Republico aqui crônica recente que saiu no DOM TOTAL (clique aqui no original)
Ricardo Soares*
Desde garoto sempre tive paixão por mapas. Tantos os impressos quanto os globos terrestres vendidos em lojas caras, iluminados ou não por dentro, e que me sugeriam viagens por cantos recônditos do planeta como a África ou a Austrália, o Pólo Norte ou alguma ilha da Polinésia Francesa. O garoto que fui perdia-se em devaneios querendo alcançar tantos destinos quantos possíveis atrás de glórias que viriam dessas explorações num período em que o planeta Terra ainda tinha muitos espaços em branco, inexplorados e mal palmilhados por aventureiros de todas as estirpes.

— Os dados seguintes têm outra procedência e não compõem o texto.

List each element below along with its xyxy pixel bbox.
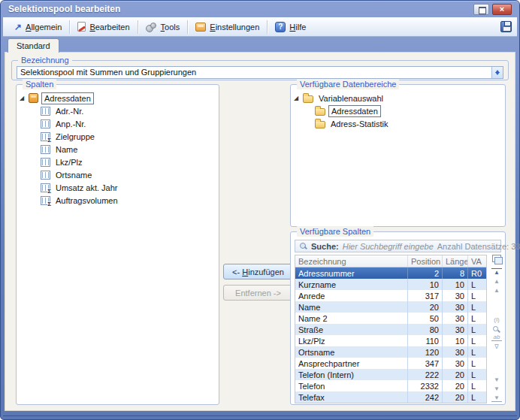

Hoje quando vemos tantas propagandas de agências de viagens a banalizar até os destinos inóspitos, quando avistamos congestionamentos para chegar ao pico do Himalaia e um monte de gente fantasiada de Indiana Jones passeando ao redor das pirâmides do mundo e dos desertos de cartão postal eu fico pensando o que foi feito de tantas paragens inacessíveis, de tantos lugares onde era possível buscar paz, sossego e a vastidão de lindas paisagens. 
Às vezes me dá a impressão de que o mundo se tornou um lugar onde ninguém pode e nem deve ficar sozinho, em silêncio ou não, buscando o essencial, o primordial, meta de tantas religiões orientais ou não. A tal aldeia global virou um inferno de observação. Todo mundo nos observa e sempre somos observados.
Minha profissão e meu temperamento me levaram a muitos cantos do mundo. E o Brasil, sem pretensão, posso dizer que conheço bem. Talvez por isso me doa muito ver tantas praias aviltadas não só pelo imundo petróleo derramado em alto mar mas destruídas pela sujeira, especulação imobiliária, línguas de esgoto e poluição sonora. Perseguir o sossego completo se torna missão cada vez mais impossível. Até porque os seres humanos – especialmente os brasileiros – amem o barulho.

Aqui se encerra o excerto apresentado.